Dataset entries:

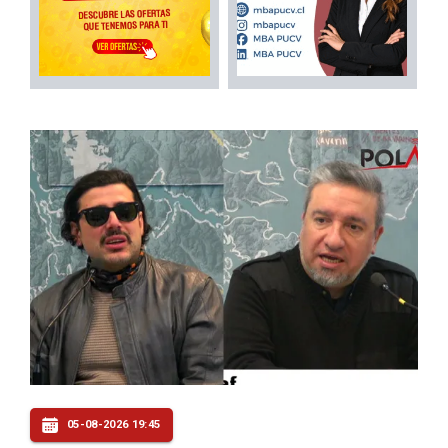
05-08-2026 19:45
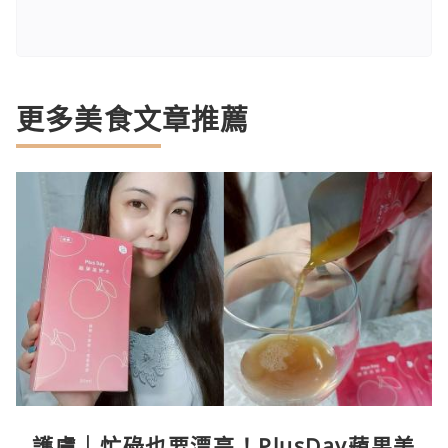
更多美食文章推薦
護膚｜忙碌也要漂亮！PlusDay蘋果美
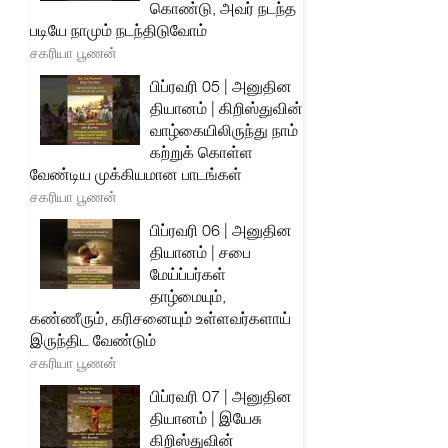
கொண்டு, அவர் நடந்த
படியே நாமும் நடந்திடுவோம்
சகரியா பூணன்
பிப்ரவரி 05 | அனுதின
தியானம் | கிறிஸ்துவின்
வாழ்கையிலிருந்து நாம்
கற்றுக் கொள்ள
வேண்டிய முக்கியமான பாடங்கள்
சகரியா பூணன்
பிப்ரவரி 06 | அனுதின
தியானம் | சபை
மேய்ப்பர்கள்
தாழ்மையும்,
கண்ணீரும், கரிசனையும் உள்ளவர்களாய்
இருந்திட வேண்டும்
சகரியா பூணன்
பிப்ரவரி 07 | அனுதின
தியானம் | இயேசு
கிறிஸ்துவின்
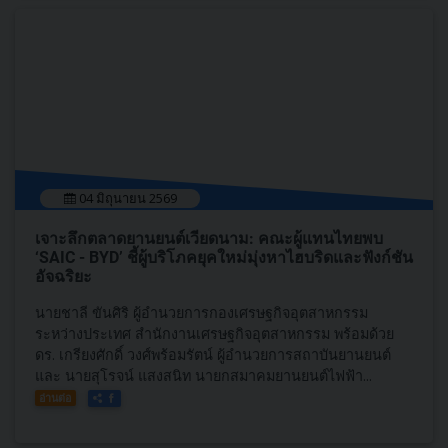
04 มิถุนายน 2569
เจาะลึกตลาดยานยนต์เวียดนาม: คณะผู้แทนไทยพบ
‘SAIC - BYD’ ชี้ผู้บริโภคยุคใหม่มุ่งหาไฮบริดและฟังก์ชัน
อัจฉริยะ
นายชาลี ขันศิริ ผู้อำนวยการกองเศรษฐกิจอุตสาหกรรม
ระหว่างประเทศ สำนักงานเศรษฐกิจอุตสาหกรรม พร้อมด้วย
ดร. เกรียงศักดิ์ วงศ์พร้อมรัตน์ ผู้อำนวยการสถาบันยานยนต์
และ นายสุโรจน์ แสงสนิท นายกสมาคมยานยนต์ไฟฟ้า...
อ่านต่อ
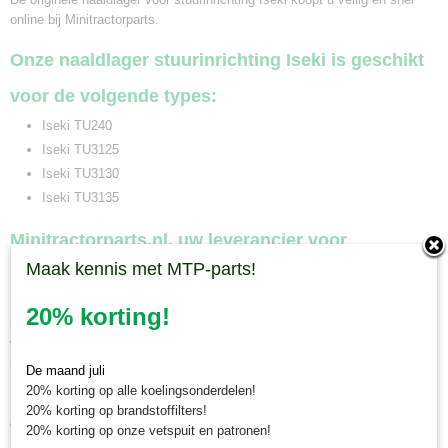
online bij Minitractorparts.
Onze naaldlager stuurinrichting Iseki is geschikt
voor de volgende types:
Iseki TU240
Iseki TU3125
Iseki TU3130
Iseki TU3135
Minitractorparts.nl, uw leverancier voor
Maak kennis met MTP-parts!
minitrekker onderdelen!
Minitractorparts heeft een groot assortiment onderdelen op het gebied van
20% korting!
minitractoren, miditractoren, compacttractoren en aanbouwwerktuigen. Wij
verkopen deze onderdelen met als specialisme de Japanse
minitractormerken Yanmar, Iseki, Kubota en Shibaura.
De maand juli
20% korting op alle koelingsonderdelen!
Minitractorparts.nl heeft een groot assortiment onderdelen, waaronder
20% korting op brandstoffilters!
deze naaldlager, voor uw Iseki TU 240, TU 3125, TU 3130, TU 3135.
20% korting op onze vetspuit en patronen!
Heeft u nog andere onderdelen nodig voor uw Iseki minitractor? Bekijk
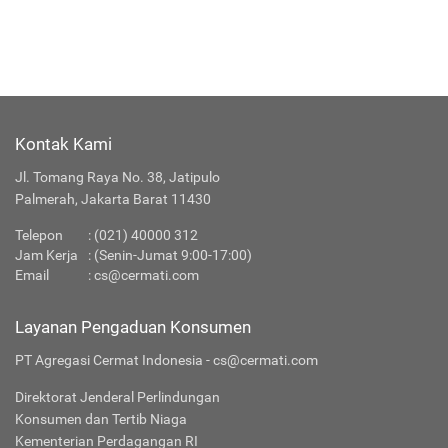
Kontak Kami
Jl. Tomang Raya No. 38, Jatipulo
Palmerah, Jakarta Barat 11430
Telepon
:
(021) 40000 312
Jam Kerja
: (Senin-Jumat 9:00-17:00)
Email
:
cs@cermati.com
Layanan Pengaduan Konsumen
PT Agregasi Cermat Indonesia - cs@cermati.com
Direktorat Jenderal Perlindungan
Konsumen dan Tertib Niaga
Kementerian Perdagangan RI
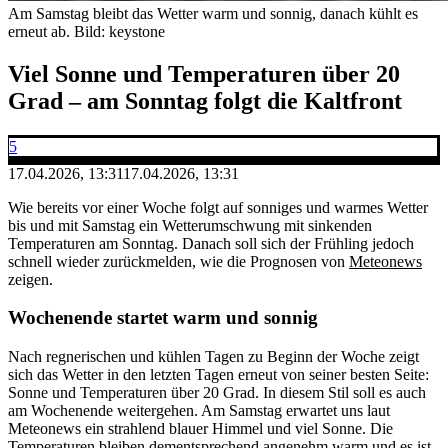
Am Samstag bleibt das Wetter warm und sonnig, danach kühlt es
erneut ab.
Bild: keystone
Viel Sonne und Temperaturen über 20
Grad – am Sonntag folgt die Kaltfront
5
17.04.2026, 13:31
17.04.2026, 13:31
Wie bereits vor einer Woche folgt auf sonniges und warmes Wetter
bis und mit Samstag ein Wetterumschwung mit sinkenden
Temperaturen am Sonntag. Danach soll sich der Frühling jedoch
schnell wieder zurückmelden, wie die Prognosen von
Meteonews
zeigen.
Wochenende startet warm und sonnig
Nach regnerischen und kühlen Tagen zu Beginn der Woche zeigt
sich das Wetter in den letzten Tagen erneut von seiner besten Seite:
Sonne und Temperaturen über 20 Grad. In diesem Stil soll es auch
am Wochenende weitergehen. Am Samstag erwartet uns laut
Meteonews ein strahlend blauer Himmel und viel Sonne. Die
Temperaturen bleiben dementsprechend angenehm warm und es ist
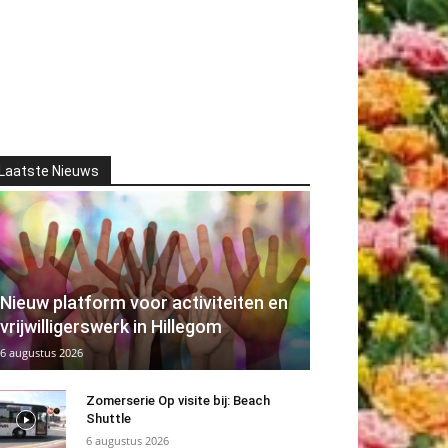
Laatste Nieuws
Nieuw platform voor activiteiten en
vrijwilligerswerk in Hillegom
6 augustus 2026
Zomerserie Op visite bij: Beach
Shuttle
6 augustus 2026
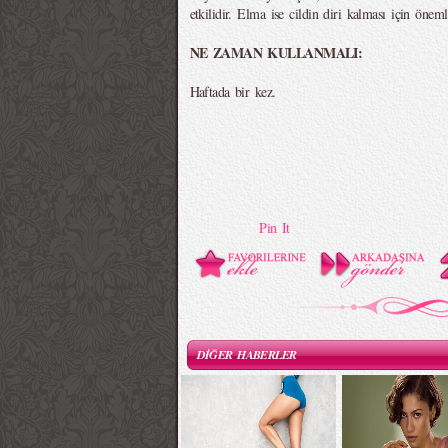
etkilidir. Elma ise cildin diri kalması için öneml
NE ZAMAN KULLANMALI:
Haftada bir kez.
Pin It
DİĞER HABERLER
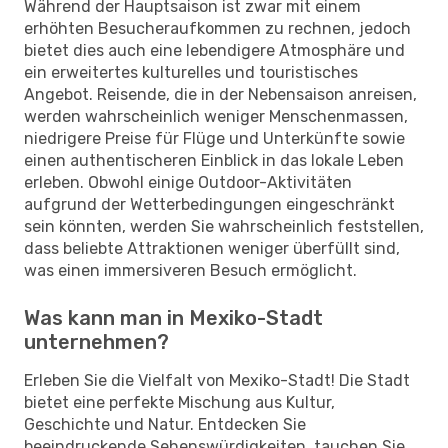
Während der Hauptsaison ist zwar mit einem
erhöhten Besucheraufkommen zu rechnen, jedoch
bietet dies auch eine lebendigere Atmosphäre und
ein erweitertes kulturelles und touristisches
Angebot. Reisende, die in der Nebensaison anreisen,
werden wahrscheinlich weniger Menschenmassen,
niedrigere Preise für Flüge und Unterkünfte sowie
einen authentischeren Einblick in das lokale Leben
erleben. Obwohl einige Outdoor-Aktivitäten
aufgrund der Wetterbedingungen eingeschränkt
sein könnten, werden Sie wahrscheinlich feststellen,
dass beliebte Attraktionen weniger überfüllt sind,
was einen immersiveren Besuch ermöglicht.
Was kann man in Mexiko-Stadt
unternehmen?
Erleben Sie die Vielfalt von Mexiko-Stadt! Die Stadt
bietet eine perfekte Mischung aus Kultur,
Geschichte und Natur. Entdecken Sie
beeindruckende Sehenswürdigkeiten, tauchen Sie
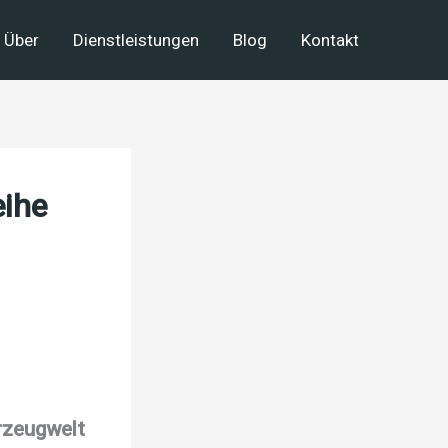
Über
Dienstleistungen
Blog
Kontakt
eihe
rzeugwelt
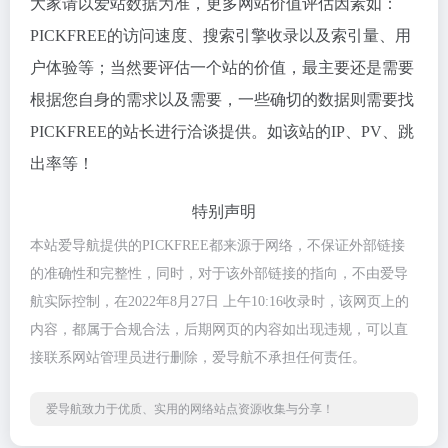
大家请以爱站数据为准，更多网站价值评估因素如：
PICKFREE的访问速度、搜索引擎收录以及索引量、用
户体验等；当然要评估一个站的价值，最主要还是需要
根据您自身的需求以及需要，一些确切的数据则需要找
PICKFREE的站长进行洽谈提供。如该站的IP、PV、跳
出率等！
特别声明
本站爱导航提供的PICKFREE都来源于网络，不保证外部链接
的准确性和完整性，同时，对于该外部链接的指向，不由爱导
航实际控制，在2022年8月27日 上午10:16收录时，该网页上的
内容，都属于合规合法，后期网页的内容如出现违规，可以直
接联系网站管理员进行删除，爱导航不承担任何责任。
爱导航致力于优质、实用的网络站点资源收集与分享！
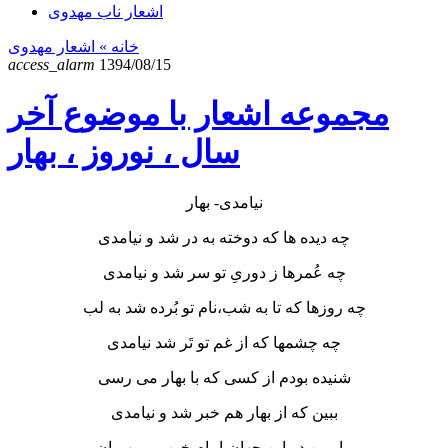
اشعار ناب مهدوی
خانه
» اشعار مهدوی
access_alarm
1394/08/15
مجموعه اشعار با موضوع آخر
سال ، نوروز ، بهار
نیامدی- بهار
چه دیده ها که دوخته به در شد و نیامدی
چه عُمرها ز دوریِ تو سر شد و نیامدی
چه روزها که تا به شب،نام تو بُرده شد به لب
چه چشمها که از غم تو تَر شد نیامدی
شنیده بودم از کسی که با بهار می رسی
ببین که از بهار هم خبر شد و نیامدی
بیا ببین در این جهان،امام خوب و مهربان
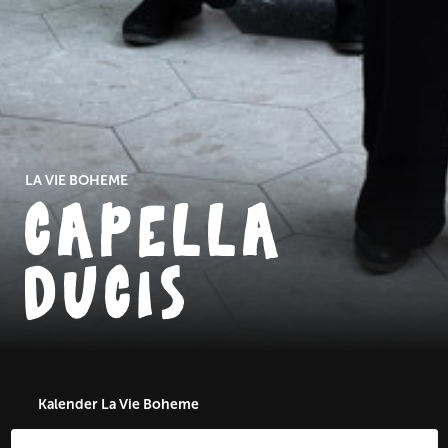
LA VIE BOHEME
CAPELLA
DUCIS
Kalender La Vie Boheme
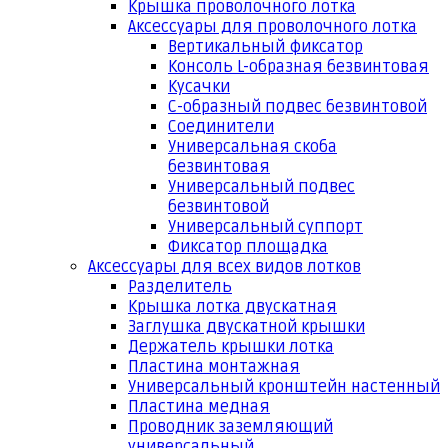
Крышка проволочного лотка
Аксессуары для проволочного лотка
Вертикальный фиксатор
Консоль L-образная безвинтовая
Кусачки
С-образный подвес безвинтовой
Соединители
Универсальная скоба
безвинтовая
Универсальный подвес
безвинтовой
Универсальный суппорт
Фиксатор площадка
Аксессуары для всех видов лотков
Разделитель
Крышка лотка двускатная
Заглушка двускатной крышки
Держатель крышки лотка
Пластина монтажная
Универсальный кронштейн настенный
Пластина медная
Проводник заземляющий
универсальный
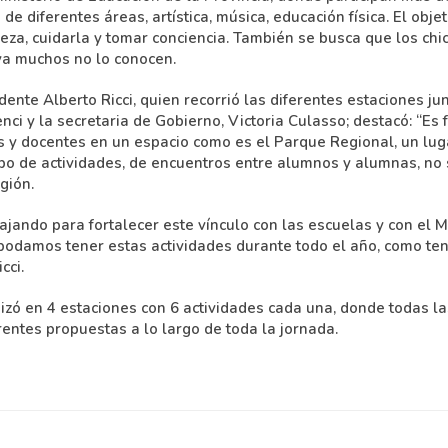
e diferentes áreas, artística, música, educación física. El objet
aleza, cuidarla y tomar conciencia. También se busca que los ch
ya muchos no lo conocen.
ndente Alberto Ricci, quien recorrió las diferentes estaciones ju
nci y la secretaria de Gobierno, Victoria Culasso; destacó: “Es
s y docentes en un espacio como es el Parque Regional, un lu
tipo de actividades, de encuentros entre alumnos y alumnas, no 
gión.
jando para fortalecer este vínculo con las escuelas y con el M
podamos tener estas actividades durante todo el año, como te
cci.
nizó en 4 estaciones con 6 actividades cada una, donde todas l
erentes propuestas a lo largo de toda la jornada.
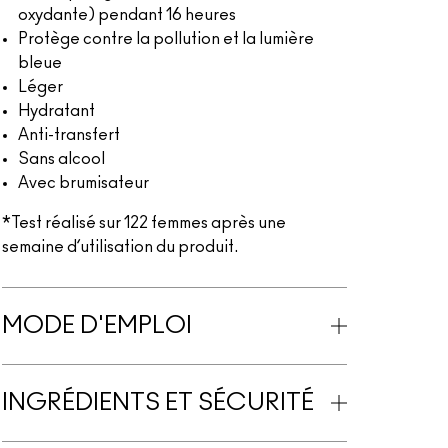
oxydante) pendant 16 heures
Protège contre la pollution et la lumière
bleue
Léger
Hydratant
Anti-transfert
Sans alcool
Avec brumisateur
*Test réalisé sur 122 femmes après une
semaine d’utilisation du produit.
MODE D'EMPLOI
INGRÉDIENTS ET SÉCURITÉ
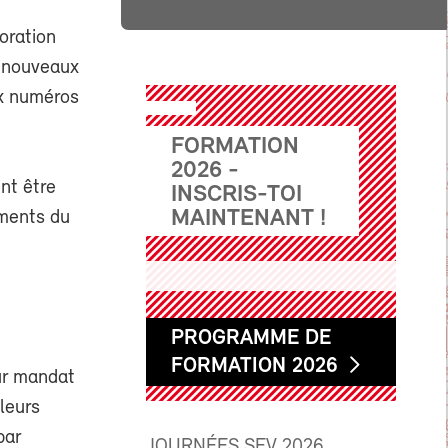
oration
e nouveaux
x numéros
FORMATION
2026 -
nt être
INSCRIS-TOI
MAINTENANT !
uments du
PROGRAMME DE
FORMATION 2026
sur mandat
leurs
par
JOURNÉES SEV 2026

◆ **WHAT IS NEEDED**:
Your reply should be nothing but the lines from the one containing "FORMATION 2026" through the last line above, copied exactly; please include both ends.

◆ **RESPONSE**:
FORMATION 2026
sur mandat
leurs
par
JOURNÉES SEV 2026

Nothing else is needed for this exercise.